User to user discussion and support for UltraEdit, UEStudio, UltraCompare, and other IDM applications.

Help with setting up and configuring custom user tools in UltraEdit (based on command line input)
9 posts Page 1 of 1
No matter how I adjust the options, it always turns my webpage to unrecognizable characters, like the image attached. Does anyone know what's wrong? Thx
646464.jpg
646464.jpg (67.69 KiB) Viewed 6698 times
Upload as attachment to a further post your HTML (PHP) input file and the entire section [HTMLTidyOptions] from %appdata%\IDMComp\UltraEdit\uedit32.ini to have any chance to find out the reason for this output.
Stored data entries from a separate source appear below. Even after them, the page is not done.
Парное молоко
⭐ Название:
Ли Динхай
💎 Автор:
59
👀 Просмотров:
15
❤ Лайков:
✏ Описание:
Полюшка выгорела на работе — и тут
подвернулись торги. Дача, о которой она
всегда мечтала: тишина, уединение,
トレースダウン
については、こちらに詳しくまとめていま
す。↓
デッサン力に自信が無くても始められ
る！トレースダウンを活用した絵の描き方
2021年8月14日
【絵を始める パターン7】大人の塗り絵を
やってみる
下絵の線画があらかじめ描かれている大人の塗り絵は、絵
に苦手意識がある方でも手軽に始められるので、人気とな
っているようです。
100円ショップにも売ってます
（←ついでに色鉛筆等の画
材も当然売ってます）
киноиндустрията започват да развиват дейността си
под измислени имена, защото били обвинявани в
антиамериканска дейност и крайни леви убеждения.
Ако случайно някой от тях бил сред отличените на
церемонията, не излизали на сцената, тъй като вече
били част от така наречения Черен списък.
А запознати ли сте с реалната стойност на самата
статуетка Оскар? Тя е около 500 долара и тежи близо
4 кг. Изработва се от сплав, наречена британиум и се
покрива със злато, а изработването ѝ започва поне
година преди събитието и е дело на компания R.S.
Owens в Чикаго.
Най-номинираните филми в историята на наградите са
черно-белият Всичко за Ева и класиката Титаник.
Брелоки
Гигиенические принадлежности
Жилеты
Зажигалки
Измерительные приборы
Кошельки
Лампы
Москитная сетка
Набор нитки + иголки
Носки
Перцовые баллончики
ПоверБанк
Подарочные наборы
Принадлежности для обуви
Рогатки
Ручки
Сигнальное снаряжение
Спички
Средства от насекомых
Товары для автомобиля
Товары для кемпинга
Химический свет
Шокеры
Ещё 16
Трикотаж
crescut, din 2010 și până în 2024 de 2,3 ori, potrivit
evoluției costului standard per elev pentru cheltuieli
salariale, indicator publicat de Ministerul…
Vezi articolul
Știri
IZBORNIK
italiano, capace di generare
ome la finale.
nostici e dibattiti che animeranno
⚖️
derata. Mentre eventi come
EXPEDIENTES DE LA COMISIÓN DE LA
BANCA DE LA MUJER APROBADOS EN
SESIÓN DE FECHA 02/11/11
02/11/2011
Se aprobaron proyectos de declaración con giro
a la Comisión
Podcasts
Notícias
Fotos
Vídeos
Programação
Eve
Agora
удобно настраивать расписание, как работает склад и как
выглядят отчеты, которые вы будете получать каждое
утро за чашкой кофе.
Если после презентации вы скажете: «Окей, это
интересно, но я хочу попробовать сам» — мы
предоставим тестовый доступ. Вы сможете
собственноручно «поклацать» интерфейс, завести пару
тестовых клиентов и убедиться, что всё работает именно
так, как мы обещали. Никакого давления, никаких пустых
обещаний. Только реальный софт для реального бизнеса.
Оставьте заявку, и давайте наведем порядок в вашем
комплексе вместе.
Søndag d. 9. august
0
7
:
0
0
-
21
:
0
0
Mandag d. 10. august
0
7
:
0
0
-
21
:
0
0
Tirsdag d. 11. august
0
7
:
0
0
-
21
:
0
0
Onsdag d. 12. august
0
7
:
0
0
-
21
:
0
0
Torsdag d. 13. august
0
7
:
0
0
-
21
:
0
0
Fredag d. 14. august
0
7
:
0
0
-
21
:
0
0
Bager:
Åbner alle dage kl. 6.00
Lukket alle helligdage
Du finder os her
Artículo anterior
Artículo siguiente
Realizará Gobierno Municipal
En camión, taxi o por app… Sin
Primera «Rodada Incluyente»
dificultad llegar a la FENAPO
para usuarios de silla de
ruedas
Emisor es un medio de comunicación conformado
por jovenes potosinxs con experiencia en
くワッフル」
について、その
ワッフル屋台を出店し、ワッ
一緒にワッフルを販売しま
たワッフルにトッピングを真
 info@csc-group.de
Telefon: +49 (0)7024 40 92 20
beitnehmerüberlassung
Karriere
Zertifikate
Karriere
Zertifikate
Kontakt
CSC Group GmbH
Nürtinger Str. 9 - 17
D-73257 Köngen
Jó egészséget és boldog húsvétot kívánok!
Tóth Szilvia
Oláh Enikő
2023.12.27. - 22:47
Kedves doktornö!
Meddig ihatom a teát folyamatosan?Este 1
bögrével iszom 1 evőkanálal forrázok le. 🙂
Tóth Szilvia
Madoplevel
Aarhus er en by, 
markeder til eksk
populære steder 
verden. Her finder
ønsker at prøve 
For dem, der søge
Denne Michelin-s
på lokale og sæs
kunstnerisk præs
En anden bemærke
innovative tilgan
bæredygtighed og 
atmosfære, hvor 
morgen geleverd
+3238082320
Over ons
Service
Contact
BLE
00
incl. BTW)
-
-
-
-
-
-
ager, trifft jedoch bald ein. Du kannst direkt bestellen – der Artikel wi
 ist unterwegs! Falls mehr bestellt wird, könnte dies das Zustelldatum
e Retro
Please tell us also which version of UltraEdit you use. English UltraEdit version 16.10.0.1035?

The output I get in the output window when parsing one of my HTML files with HTML Tidy of UE v16.10.0.1035 is only

HTML Tidy Parsing ...OK

and the tidy document in the ** HTML Tidy Output ** document window is well encoded and displayed.

My HTML file contains in head section the line

<meta http-equiv="content-type" content="text/html; charset=iso-8859-1">

and the file is an ANSI file using this code page. To be more correct, it is an ASCII file because HTML entities used for ANSI letters.
Best regards from Austria
I fixed this:
Download a portable trial version UE and it works so I mirrored every configuration item from it and found I set the UE to create a new file always as utf-8 format.
After changing that to ascii(default) it works well, don know why though, thank you :D
Thanks for posting what caused the strange display. HTML Tidy always outputs in ASCII/ANSI. UltraEdit should therefore ignore the setting for new files when capturing the output of HTML Tidy into a new file or correct convert the Tidy output from ANSI to UTF-8 or UTF-16. I will report this issue by email to IDM.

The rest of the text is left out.